[Items from a dataset]
<<<<
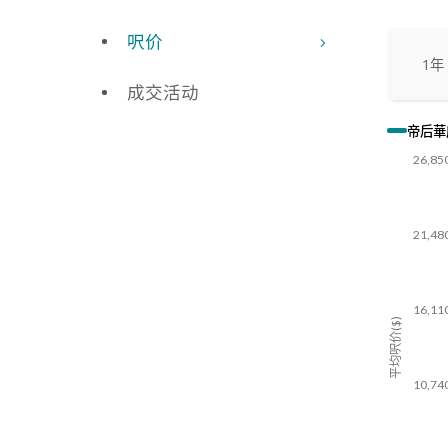
呎价
1年
成交活动
帝后華
26,85
21,48
16,11
平均呎价($)
10,74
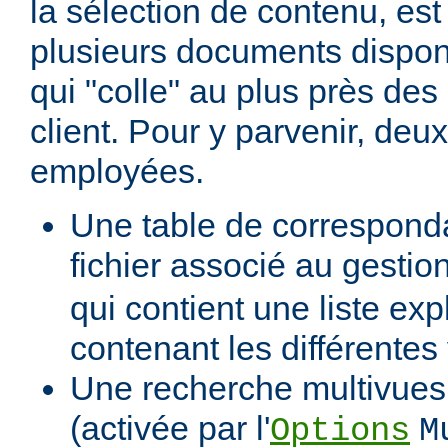
la sélection de contenu, est
plusieurs documents dispon
qui "colle" au plus près des 
client. Pour y parvenir, de
employées.
Une table de correspond
fichier associé au gestio
qui contient une liste expl
contenant les différentes
Une recherche multivues 
(activée par l'
Options
M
>>>>
TASK BRIEF –
The data should be printed again unchanged; leave its pictures out.

OUTPUT OF THE EXERCISE –
呎价
1年
成交活动
帝后華
26,85
21,48
16,11
平均呎价($)
10,74
la sélection de contenu, est
plusieurs documents dispon
qui "colle" au plus près des 
client. Pour y parvenir, de
employées.
Une table de correspond
fichier associé au gestio
qui contient une liste expl
contenant les différentes
Une recherche multivues 
(activée par l'
Options
M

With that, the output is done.